Collected data
=-=-=
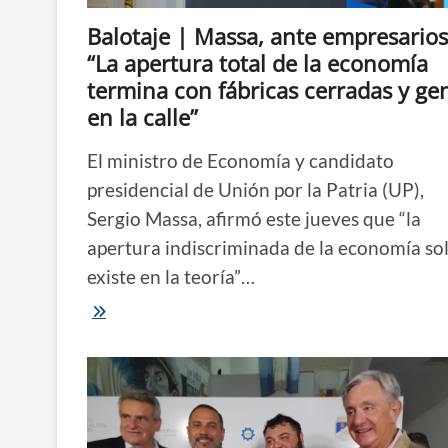
que
Balotaje | Massa, ante empresarios
nadie
les
“La apertura total de la economía
dé
termina con fábricas cerradas y ge
un
cheque
en la calle”
El ministro de Economía y candidato
presidencial de Unión por la Patria (UP),
Sergio Massa, afirmó este jueves que “la
apertura indiscriminada de la economía so
existe en la teoría”…
Balotaje
|
Massa,
ante
empresarios:
“La
apertura
total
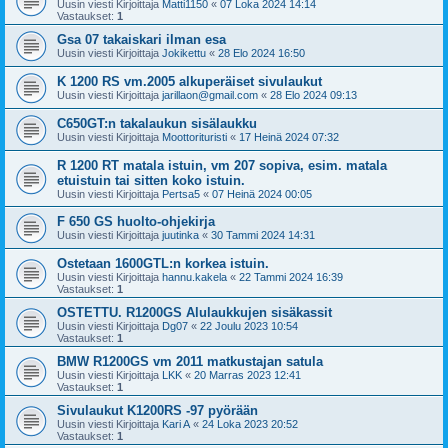
Uusin viesti Kirjoittaja
Matti1150
«
07 Loka 2024 14:14
Vastaukset:
1
Gsa 07 takaiskari ilman esa
Uusin viesti Kirjoittaja
Jokikettu
«
28 Elo 2024 16:50
K 1200 RS vm.2005 alkuperäiset sivulaukut
Uusin viesti Kirjoittaja
jarillaon@gmail.com
«
28 Elo 2024 09:13
C650GT:n takalaukun sisälaukku
Uusin viesti Kirjoittaja
Moottorituristi
«
17 Heinä 2024 07:32
R 1200 RT matala istuin, vm 207 sopiva, esim. matala
etuistuin tai sitten koko istuin.
Uusin viesti Kirjoittaja
Pertsa5
«
07 Heinä 2024 00:05
F 650 GS huolto-ohjekirja
Uusin viesti Kirjoittaja
juutinka
«
30 Tammi 2024 14:31
Ostetaan 1600GTL:n korkea istuin.
Uusin viesti Kirjoittaja
hannu.kakela
«
22 Tammi 2024 16:39
Vastaukset:
1
OSTETTU. R1200GS Alulaukkujen sisäkassit
Uusin viesti Kirjoittaja
Dg07
«
22 Joulu 2023 10:54
Vastaukset:
1
BMW R1200GS vm 2011 matkustajan satula
Uusin viesti Kirjoittaja
LKK
«
20 Marras 2023 12:41
Vastaukset:
1
Sivulaukut K1200RS -97 pyörään
Uusin viesti Kirjoittaja
Kari A
«
24 Loka 2023 20:52
Vastaukset:
1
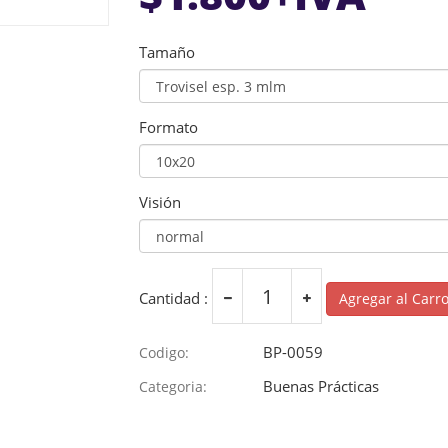
Tamaño
Formato
Visión
Cantidad :
Agregar al Carr
BP-0059
Codigo:
Buenas Prácticas
Categoria:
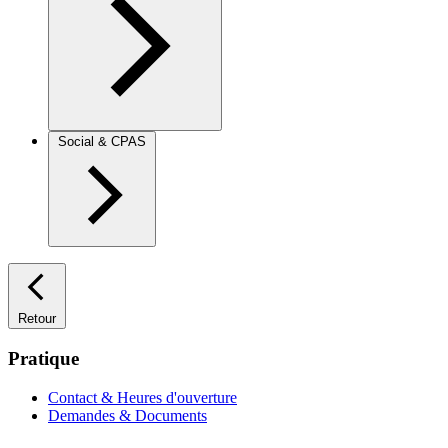
Social & CPAS
Retour
Pratique
Contact & Heures d'ouverture
Demandes & Documents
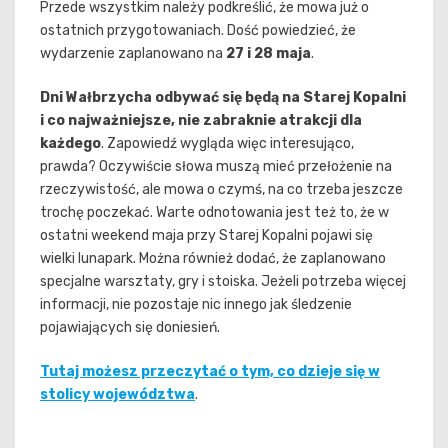
Przede wszystkim należy podkreślić, że mowa już o
ostatnich przygotowaniach. Dość powiedzieć, że
wydarzenie zaplanowano na
27 i 28 maja
.
Dni Wałbrzycha odbywać się będą na Starej Kopalni
i co najważniejsze, nie zabraknie atrakcji dla
każdego
. Zapowiedź wygląda więc interesująco,
prawda? Oczywiście słowa muszą mieć przełożenie na
rzeczywistość, ale mowa o czymś, na co trzeba jeszcze
trochę poczekać. Warte odnotowania jest też to, że w
ostatni weekend maja przy Starej Kopalni pojawi się
wielki lunapark. Można również dodać, że zaplanowano
specjalne warsztaty, gry i stoiska. Jeżeli potrzeba więcej
informacji, nie pozostaje nic innego jak śledzenie
pojawiających się doniesień.
Tutaj możesz przeczytać o tym, co dzieje się w
stolicy województwa
.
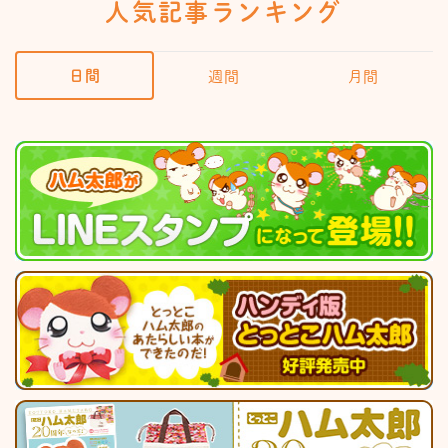
人気記事ランキング
日間
週間
月間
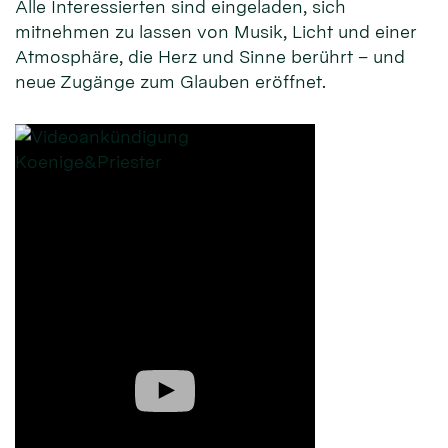
Alle Interessierten sind eingeladen, sich
mitnehmen zu lassen von Musik, Licht und einer
Atmosphäre, die Herz und Sinne berührt – und
neue Zugänge zum Glauben eröffnet.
=-=-=
WORK REQUIRED
I'd like the entries above repeated exactly, but without any of their pictures.

SOLUTION TO THE PROBLEM
que
Balotaje | Massa, ante empresarios
nadie
les
“La apertura total de la economía
dé
termina con fábricas cerradas y ge
un
cheque
en la calle”
El ministro de Economía y candidato
presidencial de Unión por la Patria (UP),
Sergio Massa, afirmó este jueves que “la
apertura indiscriminada de la economía so
existe en la teoría”…
Balotaje
|
Massa,
ante
empresarios:
“La
apertura
total
Uusin viesti Kirjoittaja
Matti1150
«
07 Loka 2024 14:14
Vastaukset:
1
Gsa 07 takaiskari ilman esa
Uusin viesti Kirjoittaja
Jokikettu
«
28 Elo 2024 16:50
K 1200 RS vm.2005 alkuperäiset sivulaukut
Uusin viesti Kirjoittaja
jarillaon@gmail.com
«
28 Elo 2024 09:13
C650GT:n takalaukun sisälaukku
Uusin viesti Kirjoittaja
Moottorituristi
«
17 Heinä 2024 07:32
R 1200 RT matala istuin, vm 207 sopiva, esim. matala
etuistuin tai sitten koko istuin.
Uusin viesti Kirjoittaja
Pertsa5
«
07 Heinä 2024 00:05
F 650 GS huolto-ohjekirja
Uusin viesti Kirjoittaja
juutinka
«
30 Tammi 2024 14:31
Ostetaan 1600GTL:n korkea istuin.
Uusin viesti Kirjoittaja
hannu.kakela
«
22 Tammi 2024 16:39
Vastaukset:
1
OSTETTU. R1200GS Alulaukkujen sisäkassit
Uusin viesti Kirjoittaja
Dg07
«
22 Joulu 2023 10:54
Vastaukset:
1
BMW R1200GS vm 2011 matkustajan satula
Uusin viesti Kirjoittaja
LKK
«
20 Marras 2023 12:41
Vastaukset:
1
Sivulaukut K1200RS -97 pyörään
Uusin viesti Kirjoittaja
Kari A
«
24 Loka 2023 20:52
Vastaukset:
1
Tamaño
Formato
Visión
Cantidad :
Agregar al Carr
BP-0059
Codigo:
Buenas Prácticas
Categoria:
Social & CPAS
Retour
Pratique
Contact & Heures d'ouverture
Demandes & Documents
Przede wszystkim należy podkreślić, że mowa już o
ostatnich przygotowaniach. Dość powiedzieć, że
wydarzenie zaplanowano na
27 i 28 maja
.
Dni Wałbrzycha odbywać się będą na Starej Kopalni
i co najważniejsze, nie zabraknie atrakcji dla
każdego
. Zapowiedź wygląda więc interesująco,
prawda? Oczywiście słowa muszą mieć przełożenie na
rzeczywistość, ale mowa o czymś, na co trzeba jeszcze
trochę poczekać. Warte odnotowania jest też to, że w
ostatni weekend maja przy Starej Kopalni pojawi się
wielki lunapark. Można również dodać, że zaplanowano
specjalne warsztaty, gry i stoiska. Jeżeli potrzeba więcej
informacji, nie pozostaje nic innego jak śledzenie
pojawiających się doniesień.
Tutaj możesz przeczytać o tym, co dzieje się w
stolicy województwa
.
人気記事ランキング
日間
週間
月間
Alle Interessierten sind eingeladen, sich
mitnehmen zu lassen von Musik, Licht und einer
Atmosphäre, die Herz und Sinne berührt – und
neue Zugänge zum Glauben eröffnet.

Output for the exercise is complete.